# Top Crop



## Vol (Jul 5, 2009)

Online farming game to educate non-ag people to the world of agriculture.

Regards, Mike

http://growingtennessee.com/news/2015/10/bayer-national-geographic-launch-online-farming-game-for-students-2015-10-23/?utm_source=Growing+Tennessee&utm_campaign=10ff0467ec-growingtennessee-daily_newsletter&utm_medium=email&utm_term=0_d75710df8e-10ff0467ec-296641129


----------



## somedevildawg (Jun 20, 2011)

Good attempt but unless you can snatch a guy off his tractor and beat the hell out of him, snatch out his heart and burn his house and rape his daughter all with very graphic images, not sure it will go over......sad, very sad


----------



## IHCman (Aug 27, 2011)

you might be surprised devildawg, back when i was in HS there was a game called simfarm. It was a pretty simple game but it caught on quite a bit around here. Lots of kids played it in school, didn't seem to matter whether they were a city kid or a farm kid, they all loved it.


----------



## deadmoose (Oct 30, 2011)

You are dating yourself IHC.


----------



## somedevildawg (Jun 20, 2011)

IHCman said:


> you might be surprised devildawg, back when i was in HS there was a game called simfarm. It was a pretty simple game but it caught on quite a bit around here. Lots of kids played it in school, didn't seem to matter whether they were a city kid or a farm kid, they all loved it.

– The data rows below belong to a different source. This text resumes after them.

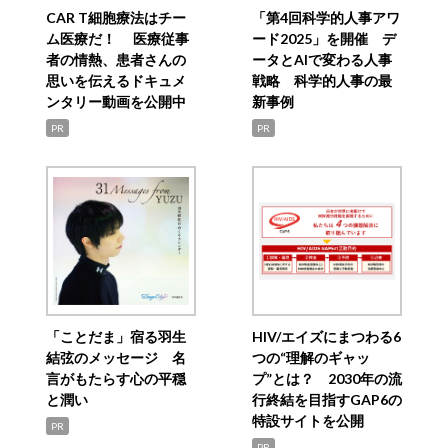
CAR T細胞療法はチー
「第4回科学的人事アワ
ム医療だ！ 医療従事
ード2025」を開催 デ
者の情熱、患者さんの
ータとAIで変わる人事
思いを伝えるドキュメ
戦略 科学的人事の最
ンタリー動画を公開中
新事例
PR
PR
「ことだま」宿る羽生
HIV/エイズにまつわる6
結弦のメッセージ 名
つの“理解のギャッ
言がもたらす心の平穏
プ”とは？ 2030年の流
と潤い
行終結を目指すGAP6の
特設サイトを公開
PR
PR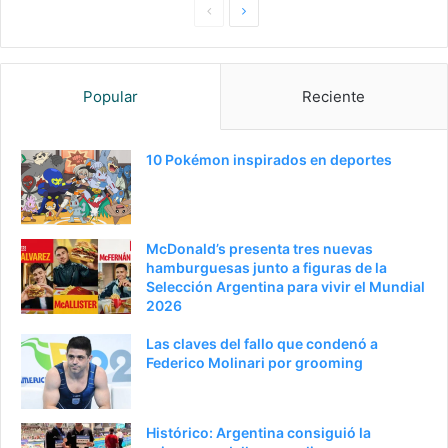
Pagina
Siguiente
anterior
página
Popular
Reciente
10 Pokémon inspirados en deportes
McDonald’s presenta tres nuevas
hamburguesas junto a figuras de la
Selección Argentina para vivir el Mundial
2026
Las claves del fallo que condenó a
Federico Molinari por grooming
Histórico: Argentina consiguió la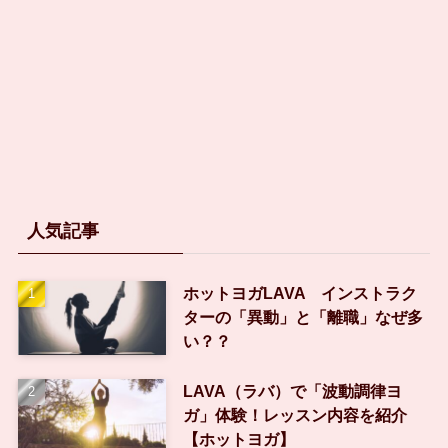
人気記事
ホットヨガLAVA インストラク
ターの「異動」と「離職」なぜ多
い？？
LAVA（ラバ）で「波動調律ヨ
ガ」体験！レッスン内容を紹介
【ホットヨガ】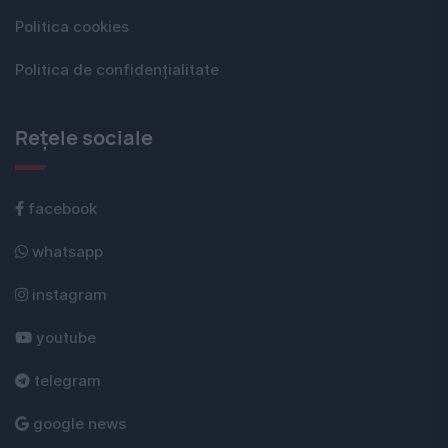
Politica cookies
Politica de confidențialitate
Rețele sociale
facebook
whatsapp
instagram
youtube
telegram
google news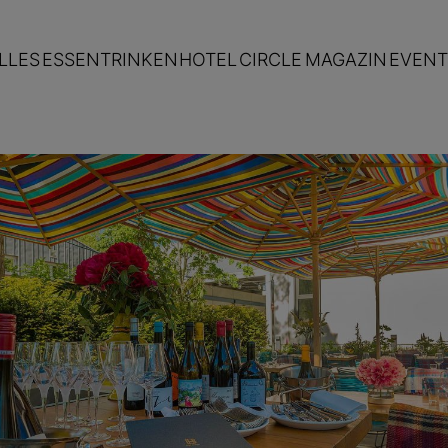
LLES
ESSEN
TRINKEN
HOTEL
CIRCLE
MAGAZIN
EVENT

Ya, even I've played sim city and sim farm, with my kids years ago......but the evolution of the video game and it's attraction to violent behavior is what I was referring to of course. Never ceases to amaze me what the creators of these games come up with, there are a lot of kids that just emmerce themselves in those games and the violence and sexual content is truly unbelievable. As parents we worry about what the schools are teaching them, nevr mind the fact that little Johnny plays 6-8 hours of video games a day that are far worse than even any liberal agenda that they certainly get exposed to.....
But I agree, maybe you can catch a small percentage, for that I give them kudos.....it was worth the effort


----------



## somedevildawg (Jun 20, 2011)

deadmoose said:


> You are dating yourself IHC.


Wait.....if IHC is then what am I ? A friggin dinasoar....that's what.....


----------



## deadmoose (Oct 30, 2011)

Hmmmm. No comment.


----------